O Espírito Santo e a Produção de Pimenta-do-Reino
O Espírito Santo se destaca como o principal produtor de pimenta-do-reino do Brasil, com uma produção que ultrapassa 70 mil toneladas. Isso representa 61% das exportações brasileiras da especiaria em 2024. Entretanto, o que deveria ser um motivo de celebração agora se transforma em um grande desafio. As exigências dos países importadores aumentam constantemente, enquanto muitos produtores capixabas ainda resistem a adaptar suas práticas agrícolas e os cuidados no pós-colheita.

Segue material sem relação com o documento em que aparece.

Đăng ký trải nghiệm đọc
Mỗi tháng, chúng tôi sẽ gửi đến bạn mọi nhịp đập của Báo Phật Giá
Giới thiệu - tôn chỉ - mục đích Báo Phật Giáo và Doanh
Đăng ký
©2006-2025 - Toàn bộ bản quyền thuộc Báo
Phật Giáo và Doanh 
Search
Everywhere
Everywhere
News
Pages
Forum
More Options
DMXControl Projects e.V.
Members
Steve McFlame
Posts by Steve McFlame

Esse alerta vem da Associação Brasileira de Especiarias (BSA). O presidente da entidade, Frank Moro, aponta que o nível de exigência varia conforme o país de destino da pimenta. Os Estados Unidos e os países da União Europeia são os mais rigorosos, enquanto o mercado asiático, em certos casos, e alguns países árabes apresentam exigências menos restritivas. Contudo, essa dinâmica está mudando rapidamente. “Observamos uma tendência global que se alinha aos padrões europeus e norte-americanos, uma vez que os países estão se conscientizando da importância de consumir alimentos seguros”, enfatizou Moro.
O Exemplo do Vietnã
Um caso ilustrativo é o do Vietnã. Embora o país não tenha regulamentações tão severas, os importadores que compram pimenta brasileira para reexportação descobriram a presença de antraquinona – uma substância que pode ser cancerígena – em lotes brasileiros, conforme indicam análises laboratoriais. Isso levou esses compradores a exigirem uma pimenta de qualidade superior, preferindo a seca ao sol, que também é o tipo valorizado pelo mercado americano e europeu.

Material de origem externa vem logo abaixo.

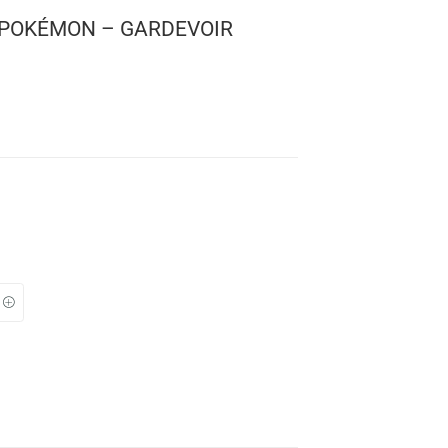
! GAMES: POKÉMON – GARDEVOIR
IR)
mon
 1052
: 10 cms.
TO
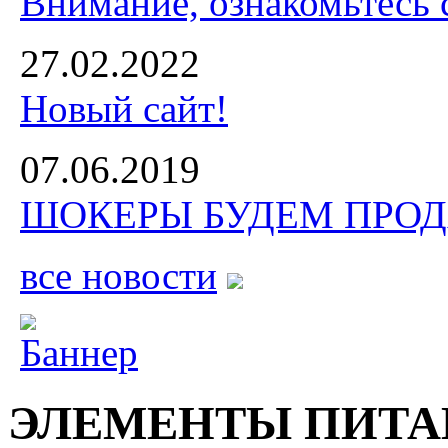
Внимание, ознакомьтесь 
27.02.2022
Новый сайт!
07.06.2019
ШОКЕРЫ БУДЕМ ПРОДА
все новости
ЭЛЕМЕНТЫ ПИТА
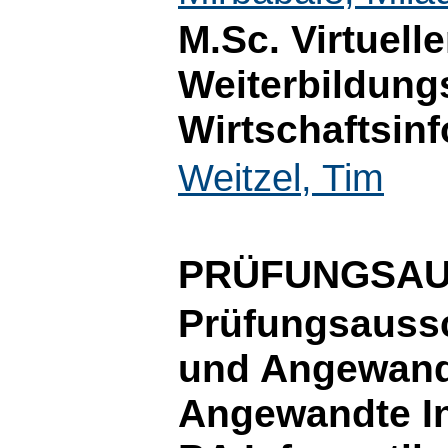
M.Sc. Virtuelle
Weiterbildung
Wirtschaftsinf
Weitzel, Tim
PRÜFUNGSA
Prüfungsauss
und Angewand
Angewandte In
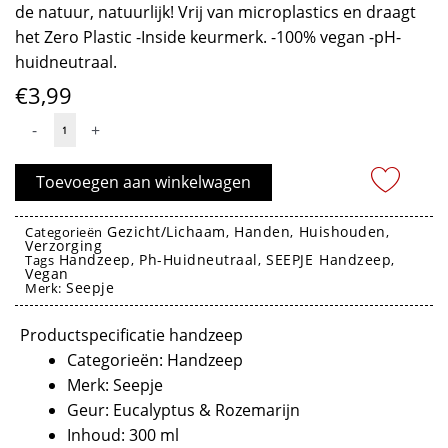
de natuur, natuurlijk! Vrij van microplastics en draagt
het Zero Plastic -Inside keurmerk. -100% vegan -pH-
huidneutraal.
€
3,99
Handzeep
-
+
Eucalyptus
en
Toevoegen aan winkelwagen
Rozemarijn
300ml
Gezicht/Lichaam
Handen
Huishouden
Categorieën
,
,
,
Verzorging
-
Handzeep
Ph-Huidneutraal
SEEPJE Handzeep
Tags
,
,
,
SEEPJE
Vegan
Seepje
Merk:
aantal
handzeep navulling seepje
Productspecificatie handzeep
Categorieën: Handzeep
Merk: Seepje
Geur: Eucalyptus & Rozemarijn
Inhoud: 300 ml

No cerne deste assunto está o método de secagem utilizado. A antraquinona está frequentemente associada ao uso de secadores a lenha. “Esse método foi adaptado do processo típico de secagem do café, muito comum entre os produtores capixabas. No entanto, a pimenta, ao contrário do café, é consumida quase que in natura, exigindo cuidados muito mais rigorosos no pós-colheita. Além de riscos de contaminação, a secagem a lenha frequentemente resulta em um produto de qualidade inferior”, destacou Frank Moro.
Qualidade e Segurança na Produção
Moro acrescentou que a secagem ao sol natural preserva melhor os compostos benéficos dos grãos, como a piperina e o óleo volátil. Esses compostos são muito mais evidentes em pimentas secas naturalmente. Em contrapartida, técnicas de secagem mecanizada e forçada podem comprometer essas propriedades e, em algumas situações, gerar contaminações que não podem ser eliminadas durante o beneficiamento.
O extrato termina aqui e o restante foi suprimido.